"Software Defined Storage" and "Open": What the heck are they?
Published: Rants & Raves Estimated reading time: ~3 minutes
A few weeks ago, “Software Defined Storage” and “Open” were all the news in the “cloud” industry as EMC announced they had an “Open” “Software Defined Storage” solution. I heard the news and rolled my eyes. Yeah, right. … but I was busy with real life things and didn’t even have time to read the announcement, much less any of the buzz around it.
Until today…
I’ve read all the buzzwords and hype, and still I’m not entirely sure what they’re offering. One keyword that’s missing from everything is “POSIX” an acronym for “Portable Operating System Interface” which is an IEEE standard that is an open, operating system independant standard api for filesystem interaction. It does appear that they’re offering yet another object based api, nfs, cifs, and iSCSI as well as S3 and Swift compatibility, but it’s unclear from their documentation as to whether those are north facing or just south.
What is “Software Defined Storage”?
Enterprise Management Associates, Inc., whose paper reads as if they are a paid shill for EMC would like SDS to be defined in such a way that their definition aligns almost perfectly with EMC’s product announcement (http://www.emc.com/collateral/analyst-reports/ema-emc-vipr.pdf), even Wikipedia seems to have followed the commercial shill lines and left true software defined storage at the bottom of a bullet list.
Software defined storage is any storage where the logic that defines that storage is abstracted into a software layer. Using that same software layer, therefore, it should be possible to define the physical storage in multiple ways. SDS is a tool or set of tools that allows you to use software to design a storage system that best fits your use case.
What is “Open”?
When I first got in to the computer industry, there were software producers and consumers and there was a huge paywall between the two. As a consumer of software, there was nothing open about it. Some features were documented, but most were not. File structures, interfaces, memory models, even the user interfaces were proprietary and would be changed between releases to ensure that any competitor’s products that had managed to decypher them and integrated their product would break. Big software vendors really had no interest in a little beauty supply distributor in just three states. Their focus was on the Fortune 500 and if you wanted to report a bug, you were welcome to, but it wasn’t likely to have any resources applied to it unless you were someone like Boeing.
Today, with open source, anyone can become involved in the production cycle, even without programming skills.
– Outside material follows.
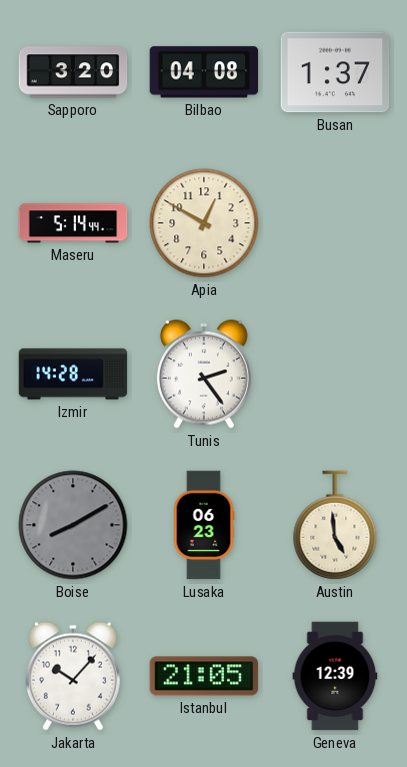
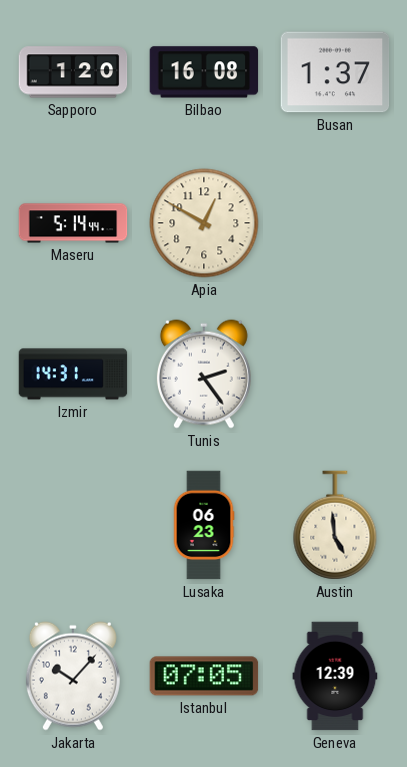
Sapporo: 3:20 -> 1:20
Bilbao: 04:08 -> 16:08
Izmir: 14:28 -> 14:31
Boise: 8:10 -> none
Istanbul: 21:05 -> 07:05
I hang out on IRC and, in my spare time, help people understand GlusterFS. I look at the industry trends and communicate directly with the developers that produce the code. Together we brainstorm over new ideas or bugs. We, the consumers and the producers, are all part of a community. That’s not just some buzzword but it’s actual interaction. Some of the developers have become my friends. This is “open”.
“Open” is a breakdown of the barrier between the producers and the consumers. “Open” is where the person (or company) with the problem to solve is involved in defining the solution to that problem. That’s true for open source software and also open standards.
One company, be it EMC, Microsoft, VMWare, Amazon, etc., telling you what’s an “open” solution, is not open. That’s proprietary by it’s very nature.
EMC’s product has a pretty GUI, it may indeed be software defined storage. It is not, however, “open”.